• [PROBLEM DETAILS]: Only one stretch of the data below is wanted: the lines from the one with "Tavo akivaizdą. Tad" through the one with "visiems vėjams, bet", repeated exactly.

--- SUPPLIED ENTRIES Enclosed Below ---

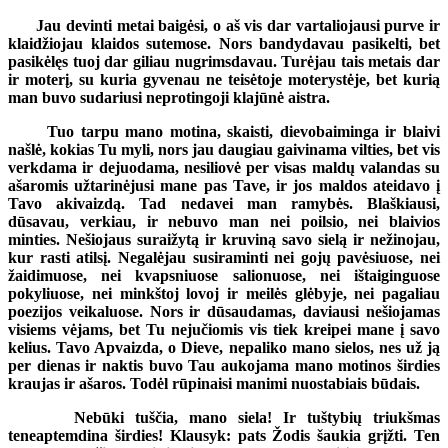
Jau devinti metai baigėsi, o aš vis dar vartaliojausi purve ir
klaidžiojau klaidos sutemose. Nors bandydavau pasikelti, bet
pasikėlęs tuoj dar giliau nugrimsdavau. Turėjau tais metais dar
ir moterį, su kuria gyvenau ne teisėtoje moterystėje, bet kurią
man buvo sudariusi neprotingoji klajūnė aistra.
Tuo tarpu mano motina, skaisti, dievobaiminga ir blaivi
našlė, kokias Tu myli, nors jau daugiau gaivinama vilties, bet vis
verkdama ir dejuodama, nesiliovė per visas maldų valandas su
ašaromis užtarinėjusi mane pas Tave, ir jos maldos ateidavo į
Tavo akivaizdą. Tad nedavei man ramybės. Blaškiausi,
dūsavau, verkiau, ir nebuvo man nei poilsio, nei blaivios
minties. Nešiojaus suraižytą ir kruviną savo sielą ir nežinojau,
kur rasti atilsį. Negalėjau susiraminti nei gojų pavėsiuose, nei
žaidimuose, nei kvapsniuose salionuose, nei ištaiginguose
pokyliuose, nei minkštoj lovoj ir meilės glėbyje, nei pagaliau
poezijos veikaluose. Nors ir dūsaudamas, daviausi nešiojamas
visiems vėjams, bet Tu nejučiomis vis tiek kreipei mane į savo
kelius. Tavo Apvaizda, o Dieve, nepaliko mano sielos, nes už ją
per dienas ir naktis buvo Tau aukojama mano motinos širdies
kraujas ir ašaros. Todėl rūpinaisi manimi nuostabiais būdais.
Nebūki tuščia, mano siela! Ir tuštybių triukšmas
teneaptemdina širdies! Klausyk: pats Žodis šaukia grįžti. Ten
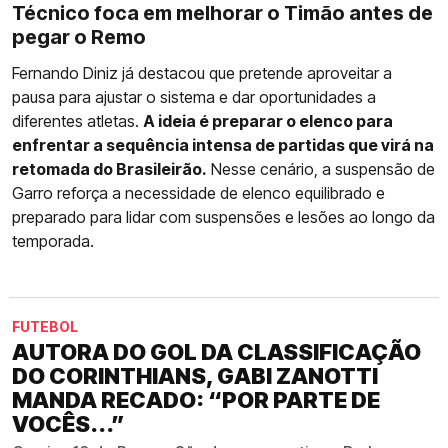
Técnico foca em melhorar o Timão antes de
pegar o Remo
Fernando Diniz já destacou que pretende aproveitar a
pausa para ajustar o sistema e dar oportunidades a
diferentes atletas.
A ideia é preparar o elenco para
enfrentar a sequência intensa de partidas que virá na
retomada do Brasileirão.
Nesse cenário, a suspensão de
Garro reforça a necessidade de elenco equilibrado e
preparado para lidar com suspensões e lesões ao longo da
temporada.
FUTEBOL
AUTORA DO GOL DA CLASSIFICAÇÃO
DO CORINTHIANS, GABI ZANOTTI
MANDA RECADO: “POR PARTE DE
VOCÊS...”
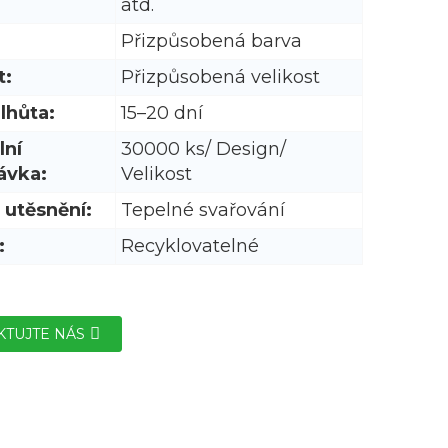
atd.
Přizpůsobená barva
t:
Přizpůsobená velikost
lhůta:
15–20 dní
lní
30000 ks/ Design/
ávka:
Velikost
 utěsnění:
Tepelné svařování
:
Recyklovatelné
KTUJTE NÁS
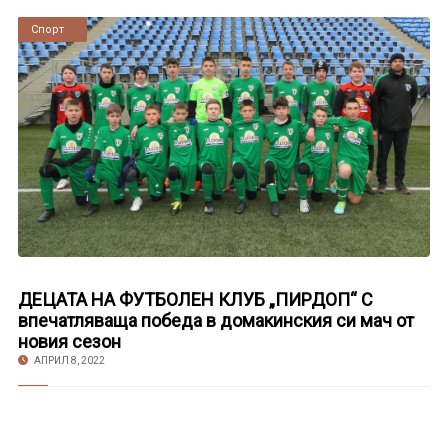
Новини
Спорт
ДЕЦАТА НА ФУТБОЛЕН КЛУБ „ПИРДОП“ С
впечатляваща победа в домакинския си мач от
новия сезон
АПРИЛ 8, 2022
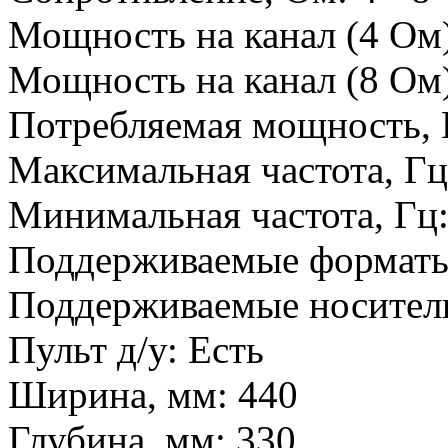
Мощность на канал (4 Ом)
Мощность на канал (8 Ом)
Потребляемая мощность, 
Максимальная частота, Г
Минимальная частота, Гц
Поддерживаемые формат
Поддерживаемые носител
Пульт д/у:
Есть
Ширина, мм:
440
Глубина, мм:
330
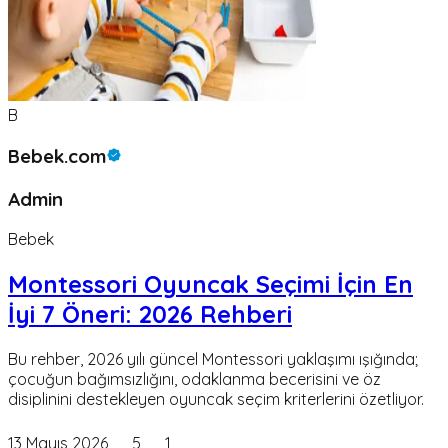
B
Bebek.com
Admin
Bebek
Montessori Oyuncak Seçimi İçin En
İyi 7 Öneri: 2026 Rehberi
Bu rehber, 2026 yılı güncel Montessori yaklaşımı ışığında;
çocuğun bağımsızlığını, odaklanma becerisini ve öz
disiplinini destekleyen oyuncak seçim kriterlerini özetliyor.
13 Mayıs 2026
5
1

--- End of Enclosed SUPPLIED ENTRIES ---

• [WRITTEN ANSWER]:
Tavo akivaizdą. Tad nedavei man ramybės. Blaškiausi,
dūsavau, verkiau, ir nebuvo man nei poilsio, nei blaivios
minties. Nešiojaus suraižytą ir kruviną savo sielą ir nežinojau,
kur rasti atilsį. Negalėjau susiraminti nei gojų pavėsiuose, nei
žaidimuose, nei kvapsniuose salionuose, nei ištaiginguose
pokyliuose, nei minkštoj lovoj ir meilės glėbyje, nei pagaliau
poezijos veikaluose. Nors ir dūsaudamas, daviausi nešiojamas
visiems vėjams, bet Tu nejučiomis vis tiek kreipei mane į savo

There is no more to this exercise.